* _YOUR TASK_:
Give the listing below again exactly, but without any of its pictures.

****************

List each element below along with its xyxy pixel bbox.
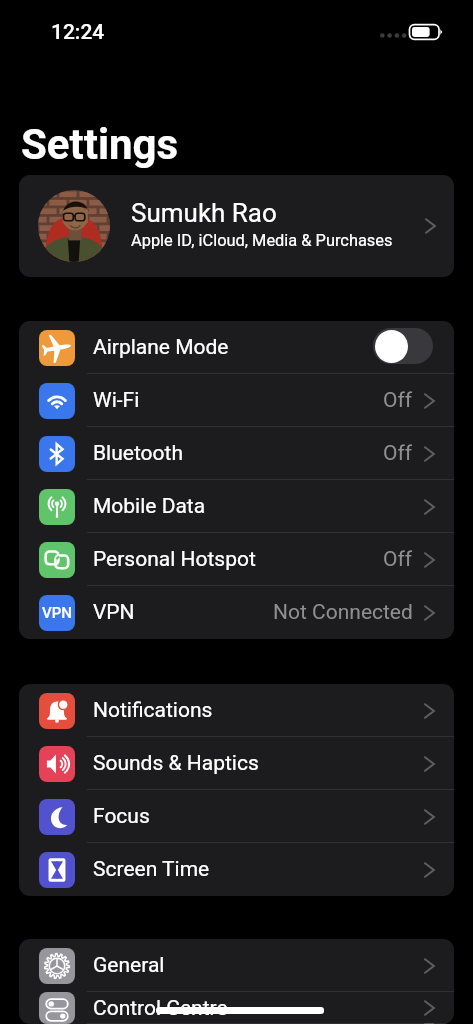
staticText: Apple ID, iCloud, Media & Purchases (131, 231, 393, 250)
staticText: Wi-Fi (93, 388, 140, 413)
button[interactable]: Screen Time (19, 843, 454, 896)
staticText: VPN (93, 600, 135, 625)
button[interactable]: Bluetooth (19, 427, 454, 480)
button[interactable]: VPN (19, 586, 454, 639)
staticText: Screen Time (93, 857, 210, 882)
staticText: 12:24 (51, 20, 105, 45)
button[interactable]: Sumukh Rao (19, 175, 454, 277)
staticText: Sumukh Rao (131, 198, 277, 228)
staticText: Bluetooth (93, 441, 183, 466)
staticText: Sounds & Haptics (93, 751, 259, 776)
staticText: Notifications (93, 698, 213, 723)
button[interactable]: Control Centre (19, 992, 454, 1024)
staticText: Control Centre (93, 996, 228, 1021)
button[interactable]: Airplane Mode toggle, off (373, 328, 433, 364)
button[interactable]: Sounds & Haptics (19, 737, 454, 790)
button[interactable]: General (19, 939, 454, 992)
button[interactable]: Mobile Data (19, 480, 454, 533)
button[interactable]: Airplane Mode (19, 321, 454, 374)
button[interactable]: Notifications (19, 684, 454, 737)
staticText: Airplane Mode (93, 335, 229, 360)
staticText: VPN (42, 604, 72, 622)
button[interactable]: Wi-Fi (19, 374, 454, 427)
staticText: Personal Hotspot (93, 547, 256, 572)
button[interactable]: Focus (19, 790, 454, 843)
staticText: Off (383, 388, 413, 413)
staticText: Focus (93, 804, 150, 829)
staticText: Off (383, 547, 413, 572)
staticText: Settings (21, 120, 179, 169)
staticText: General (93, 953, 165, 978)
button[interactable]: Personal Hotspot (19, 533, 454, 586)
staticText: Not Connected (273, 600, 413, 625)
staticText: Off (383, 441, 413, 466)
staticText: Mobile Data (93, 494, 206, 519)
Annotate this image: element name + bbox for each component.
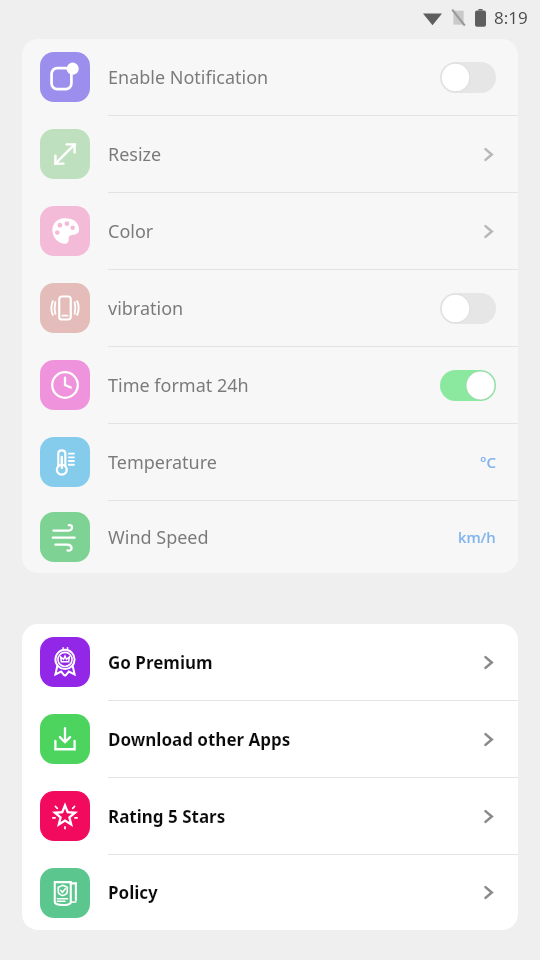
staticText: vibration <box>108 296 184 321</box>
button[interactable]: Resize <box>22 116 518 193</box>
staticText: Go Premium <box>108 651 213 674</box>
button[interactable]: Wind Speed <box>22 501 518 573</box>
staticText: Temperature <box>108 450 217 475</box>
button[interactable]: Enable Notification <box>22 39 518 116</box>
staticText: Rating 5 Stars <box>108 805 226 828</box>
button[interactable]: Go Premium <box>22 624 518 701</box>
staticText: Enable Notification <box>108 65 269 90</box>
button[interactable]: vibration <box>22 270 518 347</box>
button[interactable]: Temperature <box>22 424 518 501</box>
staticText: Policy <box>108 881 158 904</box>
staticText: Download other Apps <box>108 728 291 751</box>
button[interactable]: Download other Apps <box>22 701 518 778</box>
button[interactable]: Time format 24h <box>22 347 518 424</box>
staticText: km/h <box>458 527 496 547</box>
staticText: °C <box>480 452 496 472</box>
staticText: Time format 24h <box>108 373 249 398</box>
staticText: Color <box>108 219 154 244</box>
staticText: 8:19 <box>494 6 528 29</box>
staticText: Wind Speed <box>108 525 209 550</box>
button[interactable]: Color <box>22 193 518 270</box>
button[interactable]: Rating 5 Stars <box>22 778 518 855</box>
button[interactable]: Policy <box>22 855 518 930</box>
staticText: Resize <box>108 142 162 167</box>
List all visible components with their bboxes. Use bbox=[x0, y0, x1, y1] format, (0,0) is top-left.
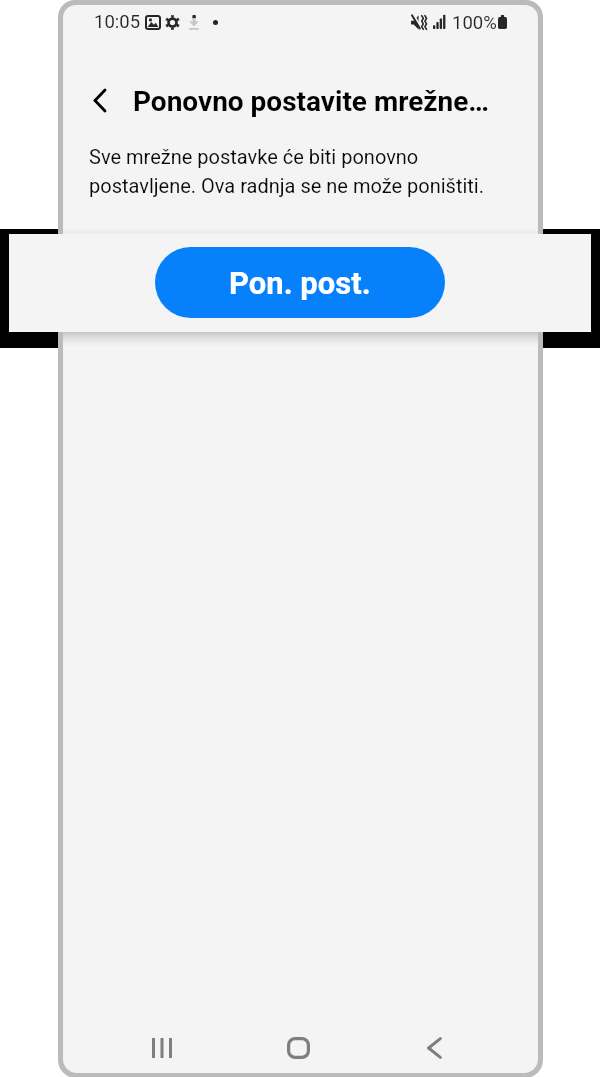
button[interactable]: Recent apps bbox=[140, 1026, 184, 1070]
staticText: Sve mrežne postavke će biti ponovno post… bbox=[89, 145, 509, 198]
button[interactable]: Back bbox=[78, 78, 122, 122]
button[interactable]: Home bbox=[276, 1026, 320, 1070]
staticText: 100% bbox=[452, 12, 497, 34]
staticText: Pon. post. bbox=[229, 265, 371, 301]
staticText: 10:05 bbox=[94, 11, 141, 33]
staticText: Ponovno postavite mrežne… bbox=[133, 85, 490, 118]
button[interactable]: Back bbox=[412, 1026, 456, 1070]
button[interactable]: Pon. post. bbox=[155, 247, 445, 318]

****************

* _COMPLETED EXERCISE_:
List each element below along with its xyxy pixel bbox.
staticText: Apple ID, iCloud, Media & Purchases (131, 231, 393, 250)
staticText: Wi-Fi (93, 388, 140, 413)
button[interactable]: Screen Time (19, 843, 454, 896)
staticText: VPN (93, 600, 135, 625)
button[interactable]: Bluetooth (19, 427, 454, 480)
button[interactable]: VPN (19, 586, 454, 639)
staticText: Screen Time (93, 857, 210, 882)
staticText: 12:24 (51, 20, 105, 45)
button[interactable]: Sumukh Rao (19, 175, 454, 277)
staticText: Sumukh Rao (131, 198, 277, 228)
staticText: Bluetooth (93, 441, 183, 466)
staticText: Sounds & Haptics (93, 751, 259, 776)
staticText: Notifications (93, 698, 213, 723)
button[interactable]: Control Centre (19, 992, 454, 1024)
staticText: Control Centre (93, 996, 228, 1021)
button[interactable]: Airplane Mode toggle, off (373, 328, 433, 364)
button[interactable]: Sounds & Haptics (19, 737, 454, 790)
button[interactable]: General (19, 939, 454, 992)
button[interactable]: Mobile Data (19, 480, 454, 533)
button[interactable]: Airplane Mode (19, 321, 454, 374)
button[interactable]: Notifications (19, 684, 454, 737)
staticText: Airplane Mode (93, 335, 229, 360)
staticText: VPN (42, 604, 72, 622)
button[interactable]: Wi-Fi (19, 374, 454, 427)
staticText: Personal Hotspot (93, 547, 256, 572)
button[interactable]: Focus (19, 790, 454, 843)
staticText: Off (383, 388, 413, 413)
staticText: Focus (93, 804, 150, 829)
staticText: Off (383, 547, 413, 572)
staticText: Settings (21, 120, 179, 169)
staticText: General (93, 953, 165, 978)
button[interactable]: Personal Hotspot (19, 533, 454, 586)
staticText: Not Connected (273, 600, 413, 625)
staticText: Off (383, 441, 413, 466)
staticText: Mobile Data (93, 494, 206, 519)
Annotate this image: element name + bbox for each component.
staticText: vibration <box>108 296 184 321</box>
button[interactable]: Resize <box>22 116 518 193</box>
staticText: Go Premium <box>108 651 213 674</box>
button[interactable]: Wind Speed <box>22 501 518 573</box>
staticText: Temperature <box>108 450 217 475</box>
button[interactable]: Enable Notification <box>22 39 518 116</box>
staticText: Rating 5 Stars <box>108 805 226 828</box>
button[interactable]: Go Premium <box>22 624 518 701</box>
staticText: Enable Notification <box>108 65 269 90</box>
button[interactable]: vibration <box>22 270 518 347</box>
button[interactable]: Temperature <box>22 424 518 501</box>
staticText: Policy <box>108 881 158 904</box>
staticText: Download other Apps <box>108 728 291 751</box>
button[interactable]: Download other Apps <box>22 701 518 778</box>
button[interactable]: Time format 24h <box>22 347 518 424</box>
staticText: km/h <box>458 527 496 547</box>
staticText: °C <box>480 452 496 472</box>
staticText: Time format 24h <box>108 373 249 398</box>
staticText: Color <box>108 219 154 244</box>
staticText: 8:19 <box>494 6 528 29</box>
staticText: Wind Speed <box>108 525 209 550</box>
button[interactable]: Color <box>22 193 518 270</box>
button[interactable]: Rating 5 Stars <box>22 778 518 855</box>
button[interactable]: Policy <box>22 855 518 930</box>
staticText: Resize <box>108 142 162 167</box>
List all visible components with their bboxes. Use bbox=[x0, y0, x1, y1] format, (0,0) is top-left.
button[interactable]: Recent apps bbox=[140, 1026, 184, 1070]
staticText: Sve mrežne postavke će biti ponovno post… bbox=[89, 145, 509, 198]
button[interactable]: Back bbox=[78, 78, 122, 122]
button[interactable]: Home bbox=[276, 1026, 320, 1070]
staticText: 100% bbox=[452, 12, 497, 34]
staticText: Pon. post. bbox=[229, 265, 371, 301]
staticText: 10:05 bbox=[94, 11, 141, 33]
staticText: Ponovno postavite mrežne… bbox=[133, 85, 490, 118]
button[interactable]: Back bbox=[412, 1026, 456, 1070]
button[interactable]: Pon. post. bbox=[155, 247, 445, 318]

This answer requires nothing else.